CHIAREZZA: ‘IN-DOLE ITALIANA’ - È proprio questo il nodo cruciale del Decreto: non si sa. Perché non c’è alcun provvedimento a dettare le modalità attuative del Decreto Destinazione Italia: per cui non vi è uno scontrino che leghi il codice isbn della pubblicazione ai dati fiscali dell’acquirente e, parimenti, non vi è nemmeno certezza che possa bastare una normale fattura emessa dal rivenditore.
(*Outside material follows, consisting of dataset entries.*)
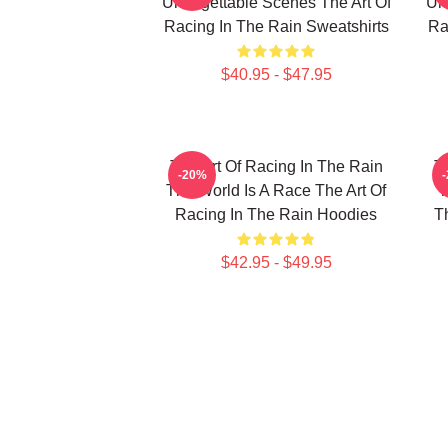
Unforgettable Scenes The Art Of
Unf
Racing In The Rain Sweatshirts
Ra
$40.95 - $47.95
The Art Of Racing In The Rain
T
-20%
The World Is A Race The Art Of
T
Racing In The Rain Hoodies
T
$42.95 - $49.95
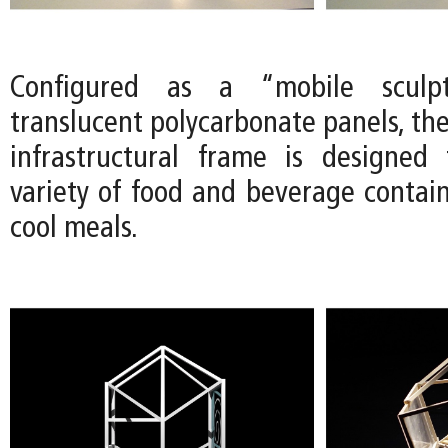
Configured as a “mobile sculp
translucent polycarbonate panels, th
infrastructural frame is designed
variety of food and beverage contain
cool meals.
Nel frattempo però, mentre si rovistava nella normativa per cercare una modalità interpretativa, si sono evidenziate almeno un paio di osservazioni pertinenti: la prima deriva dalla scelta del legislatore di  escludere dall’ambito di applicazione della norma in questione l’intera categoria degli e-book, condizione che rende opportuno domandarsi se, più che ad una misura salva libro, inteso come prodotto di natura culturale, non si sia di fronte ad una tutela salva carta…In secondo luogo, non si può dimenticare che, per queste detrazioni sui libri, il Governo ha previsto un fondo massimo di 50 milioni di euro su 3 anni (2014 – 2016), un importo che, proporzionato alla spesa nazionale annuale, pari a 3 miliardi di euro, non sono che un bruscolino discutibile. Entrambe le questioni sottolineano non solo due dubbi giustificati ma ribadiscono la tendenza, ultimamente diffusa, a presentare in pompa magna strategie che poi non sono altro che vergognosi specchietti per le allodole. Di quelli che hanno negli anni diseducato l’opinione pubblica, insegnandole il senso profondo della sfiducia e facendole perdere per contro il valore necessario della partecipazione.
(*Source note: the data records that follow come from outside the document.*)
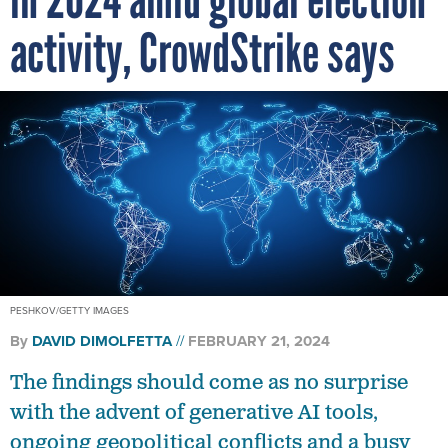
activity, CrowdStrike says
PESHKOV/GETTY IMAGES
By
DAVID DIMOLFETTA
FEBRUARY 21, 2024
The findings should come as no surprise
with the advent of generative AI tools,
ongoing geopolitical conflicts and a busy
ALMENO SULL’EQUAZIONE ‘DECRETO-ALLODOLE’, SONO GIÀ TUTTI D’ACCORDO – Quel che è assodato dell’intera faccenda Destinazione Italia, resta dunque la propensione generale del cittadino italiano a considerare la mossa del Governo come un’ennesima, probabile, bufala. Dai libri al pacchetto energetico, dall’ANIA a Confindustria, Rete Imprese Italia e all’ordine dei consulenti del lavoro infatti, piovono una miriade di appunti e domande giustificatissime, sollevate, ognuna, dalla propria categoria di interesse ed appartenenza, pareri e interpelli che, proprio in virtù della loro settorialità, arrecheranno non pochi fastidi alla stesura di una normativa attuativa che già di per sé, nelle usuali tempistiche italiane, non si caratterizza certo per la celerità di confezionamento.
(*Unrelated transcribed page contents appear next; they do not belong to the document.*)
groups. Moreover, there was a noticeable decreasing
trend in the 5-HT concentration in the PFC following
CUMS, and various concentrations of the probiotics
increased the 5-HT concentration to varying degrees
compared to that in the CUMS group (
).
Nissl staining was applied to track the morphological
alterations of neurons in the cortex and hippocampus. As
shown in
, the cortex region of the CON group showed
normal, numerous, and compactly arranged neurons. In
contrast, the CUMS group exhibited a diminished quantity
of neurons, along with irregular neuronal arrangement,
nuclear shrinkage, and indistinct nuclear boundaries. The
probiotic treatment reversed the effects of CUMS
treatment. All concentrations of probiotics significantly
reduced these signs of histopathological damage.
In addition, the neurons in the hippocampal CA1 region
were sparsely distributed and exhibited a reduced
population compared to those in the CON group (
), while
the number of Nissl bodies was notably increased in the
DESTINAZIONE ITALIA? – Insomma, Destinazione Italia resta tuttora lunga e tortuosa, vaga e incerta; l’unica certezza che non ci abbandona mai è quella di vedere il nostro settore culturale sempre più provato, palleggiato da un modus operandi costantemente deludente, la cui opinabilità resta purtroppo l’unica certezza gestionale a disposizione. Nel generale ambito di tale frustrazione poi, vale la pena ricordarsi, come sottolinea anche un recente articolo del Sole 24 Ore, che l’industria culturale e creativa in Italia produce il 5,4 percento del Pil, pari a 75,5 miliardi, e dà lavoro a 1,4 milioni di occupati. Nonostante tali valori, dispiace constatare però che il settore culturale italiano resta l’ultima ruota di ogni carro di interesse, nonostante rappresenti un reale misuratore per la qualità spirituale di un paese. Questo modo di pensare è il vero fondamentale cancro del settore culturale, che insegna a chi lo domina a non pagarne i collaboratori, a screditarne il lavoro e a mortificare il valore delle idee artistico-culturali, proprio in virtù di questa enorme, consacrata, trascuratezza istituzionale.